You can specify a different place for your profiles.yml file.
You can populate the values in profiles.yml from ENV variables.
https://docs.getdbt.com/dbt-cli/configure-your-profile https://docs.getdbt.com/reference/profiles.yml
code ~/.dbt/profiles.yml
profile_name_you_use_in_dbt_project.yml:
target: dev
outputs:
dev:
type: snowflake
account: [account id]
# User/password auth
user: [username]
password: [password]
role: [user role]
database: [database name]
warehouse: [warehouse name]
schema: [dbt schema]
threads: [1 or more]
client_session_keep_alive: False
query_tag: [anything]
Input your DEV DB info.
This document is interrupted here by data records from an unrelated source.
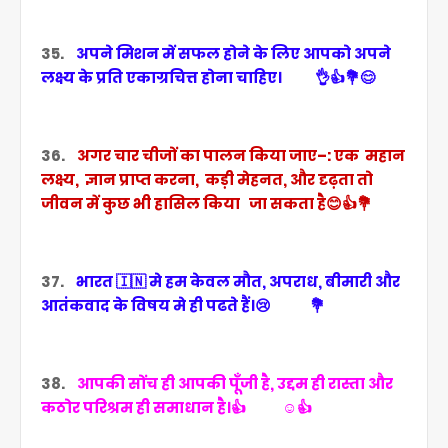
35.
अपने मिशन में सफल होने के लिए आपको अपने
लक्ष्य के प्रति एकाग्रचित्त होना चाहिए। 👌👍💐😊
36.
अगर चार चीजों का पालन किया जाए–: एक महान
लक्ष्य, ज्ञान प्राप्त करना, कड़ी मेहनत, और दृढ़ता तो
जीवन में कुछ भी हासिल किया जा सकता है😊👍💐
37.
भारत 🇮🇳 मे हम केवल मौत, अपराध, बीमारी और
आतंकवाद के विषय मे ही पढते हैं।😢 💐
38.
आपकी सोंच ही आपकी पूँजी है, उद्दम ही रास्ता और
कठोर परिश्रम ही समाधान है।👍 ☺️👍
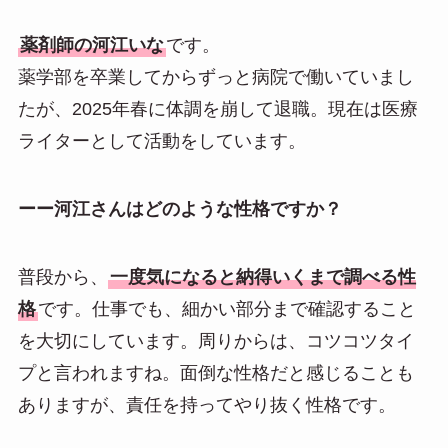
薬剤師の河江いな
です。
薬学部を卒業してからずっと病院で働いていまし
たが、2025年春に体調を崩して退職。現在は医療
ライターとして活動をしています。
ーー河江さんはどのような性格ですか？
普段から、
一度気になると納得いくまで調べる性
格
です。仕事でも、細かい部分まで確認すること
を大切にしています。周りからは、コツコツタイ
プと言われますね。面倒な性格だと感じることも
ありますが、責任を持ってやり抜く性格です。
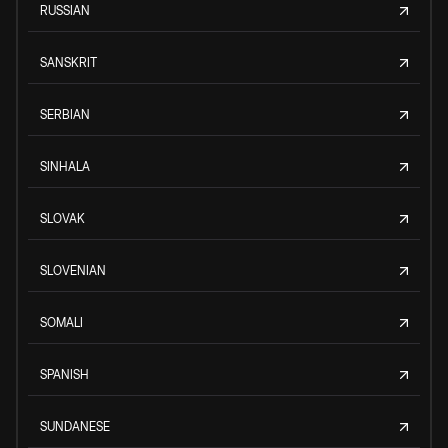
RUSSIAN
SANSKRIT
SERBIAN
SINHALA
SLOVAK
SLOVENIAN
SOMALI
SPANISH
SUNDANESE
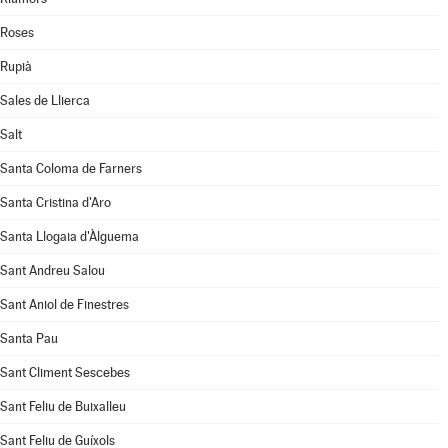
Roses
Rupià
Sales de Llierca
Salt
Santa Coloma de Farners
Santa Cristina d'Aro
Santa Llogaia d'Àlguema
Sant Andreu Salou
Sant Aniol de Finestres
Santa Pau
Sant Climent Sescebes
Sant Feliu de Buixalleu
Sant Feliu de Guíxols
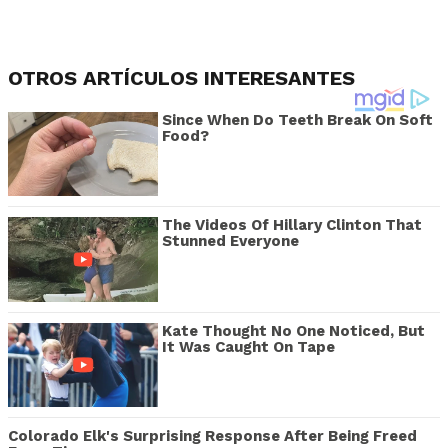
OTROS ARTÍCULOS INTERESANTES
Since When Do Teeth Break On Soft
Food?
The Videos Of Hillary Clinton That
Stunned Everyone
Kate Thought No One Noticed, But
It Was Caught On Tape
Colorado Elk's Surprising Response After Being Freed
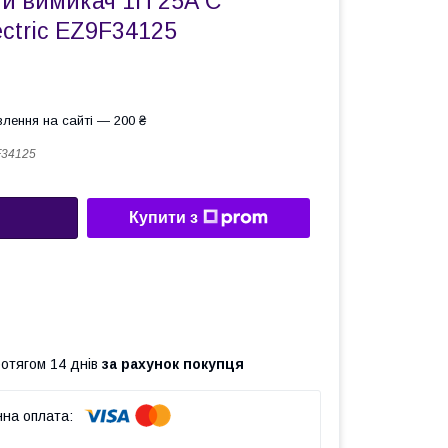
й вимикач 1П 25А С
ectric EZ9F34125
лення на сайті — 200 ₴
F34125
Купити з
ротягом 14 днів
за рахунок покупця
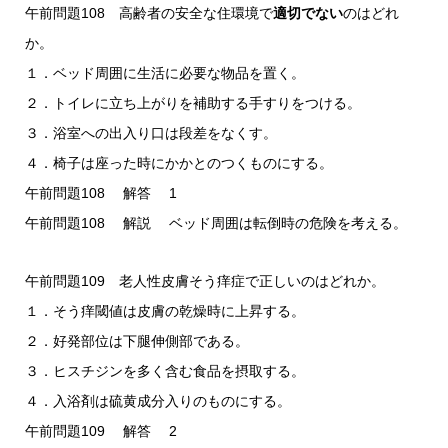
午前問題108 高齢者の安全な住環境で
適切でない
のはどれ
か。
１．ベッド周囲に生活に必要な物品を置く。
２．トイレに立ち上がりを補助する手すりをつける。
３．浴室への出入り口は段差をなくす。
４．椅子は座った時にかかとのつくものにする。
午前問題108 解答 1
午前問題108 解説 ベッド周囲は転倒時の危険を考える。
午前問題109 老人性皮膚そう痒症で正しいのはどれか。
１．そう痒閾値は皮膚の乾燥時に上昇する。
２．好発部位は下腿伸側部である。
３．ヒスチジンを多く含む食品を摂取する。
４．入浴剤は硫黄成分入りのものにする。
午前問題109 解答 2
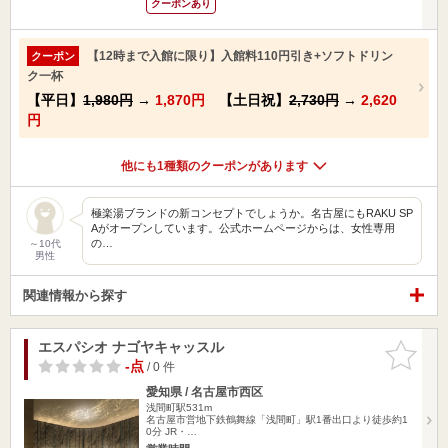
クーポンあり
【12時まで入館に限り】入館料110円引き+ソフトドリン
クーポン
ク一杯
【平日】
1,980円
→
1,870円
【土日祝】
2,730円
→
2,620
円
他にも1種類のクーポンがあります
極楽湯ブランドの新コンセプトでしょうか。名古屋にもRAKU SP
Aがオープンしています。公式ホームページからは、女性専用
の…
～10代
男性
関連情報から探す
エスパシオ ナゴヤキャッスル
お気に入
りに追加
-点
/ 0 件
愛知県 / 名古屋市西区
浅間町駅531m
名古屋市営地下鉄鶴舞線「浅間町」駅1番出口より徒歩約1
0分 JR・…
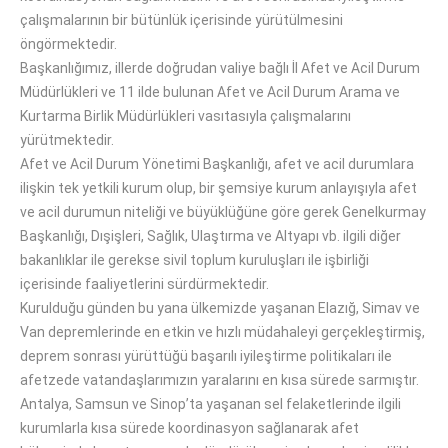
çalışmalarının bir bütünlük içerisinde yürütülmesini
öngörmektedir.
Başkanlığımız, illerde doğrudan valiye bağlı İl Afet ve Acil Durum
Müdürlükleri ve 11 ilde bulunan Afet ve Acil Durum Arama ve
Kurtarma Birlik Müdürlükleri vasıtasıyla çalışmalarını
yürütmektedir.
Afet ve Acil Durum Yönetimi Başkanlığı, afet ve acil durumlara
ilişkin tek yetkili kurum olup, bir şemsiye kurum anlayışıyla afet
ve acil durumun niteliği ve büyüklüğüne göre gerek Genelkurmay
Başkanlığı, Dışişleri, Sağlık, Ulaştırma ve Altyapı vb. ilgili diğer
bakanlıklar ile gerekse sivil toplum kuruluşları ile işbirliği
içerisinde faaliyetlerini sürdürmektedir.
Kurulduğu günden bu yana ülkemizde yaşanan Elazığ, Simav ve
Van depremlerinde en etkin ve hızlı müdahaleyi gerçekleştirmiş,
deprem sonrası yürüttüğü başarılı iyileştirme politikaları ile
afetzede vatandaşlarımızın yaralarını en kısa sürede sarmıştır.
Antalya, Samsun ve Sinop’ta yaşanan sel felaketlerinde ilgili
kurumlarla kısa sürede koordinasyon sağlanarak afet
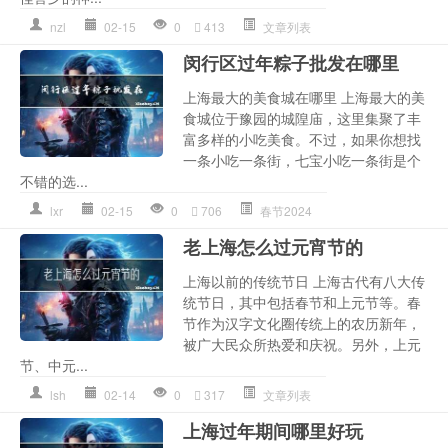
nzl
02-15
0
413
文章列表
闵行区过年粽子批发在哪里
上海最大的美食城在哪里 上海最大的美
食城位于豫园的城隍庙，这里集聚了丰
富多样的小吃美食。不过，如果你想找
一条小吃一条街，七宝小吃一条街是个
不错的选...
lxr
02-15
0
706
春节2024
老上海怎么过元宵节的
上海以前的传统节日 上海古代有八大传
统节日，其中包括春节和上元节等。春
节作为汉字文化圈传统上的农历新年，
被广大民众所热爱和庆祝。另外，上元
节、中元...
lsh
02-14
0
317
文章列表
上海过年期间哪里好玩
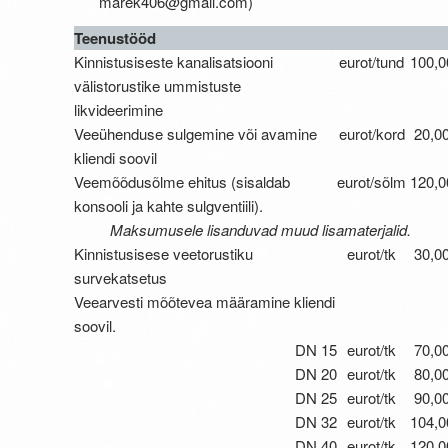
marek406@gmail.com)
Teenustööd
Kinnistusiseste kanalisatsiooni
eurot/tund
100,0
välistorustike ummistuste
likvideerimine
Veeühenduse sulgemine või avamine
eurot/kord
20,0
kliendi soovil
Veemõõdusõlme ehitus (sisaldab
eurot/sõlm
120,0
konsooli ja kahte sulgventiili).
Maksumusele lisanduvad muud lisamaterjalid.
Kinnistusisese veetorustiku
eurot/tk
30,0
survekatsetus
Veearvesti mõõtevea määramine kliendi
soovil.
DN 15
eurot/tk
70,0
DN 20
eurot/tk
80,0
DN 25
eurot/tk
90,0
DN 32
eurot/tk
104,0
DN 40
eurot/tk
120,0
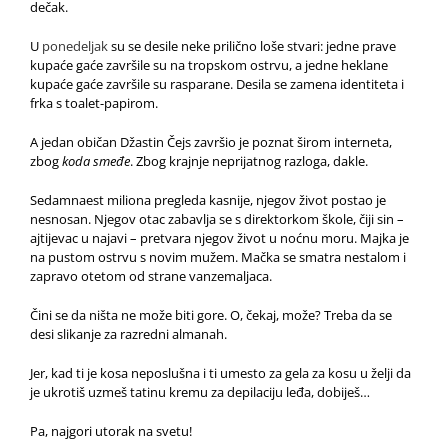
dečak.
U
ponedeljak
su se desile neke prilično loše stvari: jedne prave
kupaće gaće završile su na tropskom ostrvu, a jedne heklane
kupaće gaće završile su rasparane. Desila se zamena identiteta i
frka s toalet-papirom.
A jedan običan Džastin Čejs završio je poznat širom interneta,
zbog
koda smeđe
. Zbog krajnje neprijatnog razloga, dakle.
Sedamnaest miliona pregleda kasnije, njegov život postao je
nesnosan. Njegov otac zabavlja se s direktorkom škole, čiji sin –
ajtijevac u najavi – pretvara njegov život u noćnu moru. Majka je
na pustom ostrvu s novim mužem. Mačka se smatra nestalom i
zapravo otetom od strane vanzemaljaca.
Čini se da ništa ne može biti gore. O, čekaj, može? Treba da se
desi slikanje za razredni almanah.
Jer, kad ti je kosa neposlušna i ti umesto za gela za kosu u želji da
je ukrotiš uzmeš tatinu kremu za depilaciju leđa, dobiješ…
Pa, najgori utorak na svetu!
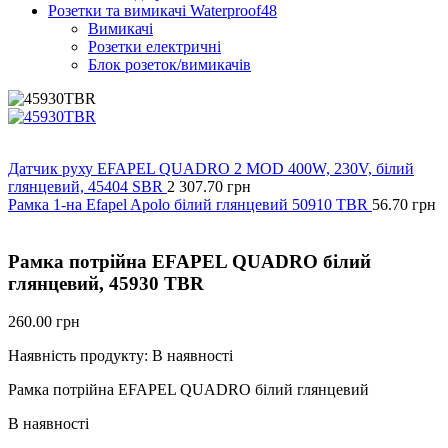
Розетки та вимикачі Waterproof48
Вимикачі
Розетки електричні
Блок розеток/вимикачів
Датчик руху EFAPEL QUADRO 2 MOD 400W, 230V, білий
глянцевий, 45404 SBR
2 307.70
грн
Рамка 1-на Efapel Apolo білий глянцевий 50910 TBR
56.70
грн
Рамка потрійна EFAPEL QUADRO білий
глянцевий, 45930 TBR
260.00
грн
Наявність продукту:
В наявності
Рамка потрійна EFAPEL QUADRO білий глянцевий
В наявності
Check Slack for account/username/passowrd info
dbt_project.yml
Full reference: https://docs.getdbt.com/reference/dbt_project.yml
dbt_project.yml is the place for configuring your project. For now, we are interested in the the profile:
part at the top. Change it to what you named your profile in ~/.dbt/profiles.yml
.
Congrats! You should now be able to connect to the database! Let's test it out!
cd <where_dbt_project.yml is located>
dbt debug
If everything is working, you should see the following:
❯ dbt debug
Running with dbt=0.21.0
dbt version: 0.21.0
python version: 3.8.12
python path: /usr/local/Cellar/dbt/0.21.0_1/libexec/bin/python3
os info: macOS-11.6-x86_64-i386-64bit
Using profiles.yml file at /Users/mikko.sulonen/.dbt/profiles.yml
Using dbt_project.yml file at /Users/mikko.sulonen/src/hackathon/dbt_hackathon/finished/dbt_hackathon/dbt_project.yml
Configuration:
profiles.yml file [OK found and valid]
dbt_project.yml file [OK found and valid]
Required dependencies:
- git [OK found]
Connection:
account: nnnn.west-europe.azure
user: nnn
database: nnn
schema: dbt
warehouse: compute_wh
role: sysadmin
client_session_keep_alive: False
Connection test: [OK connection ok]
All checks passed!
💪
Our source data, which is already nicely provided in the src schema in your database, is based on the TPC-H data set.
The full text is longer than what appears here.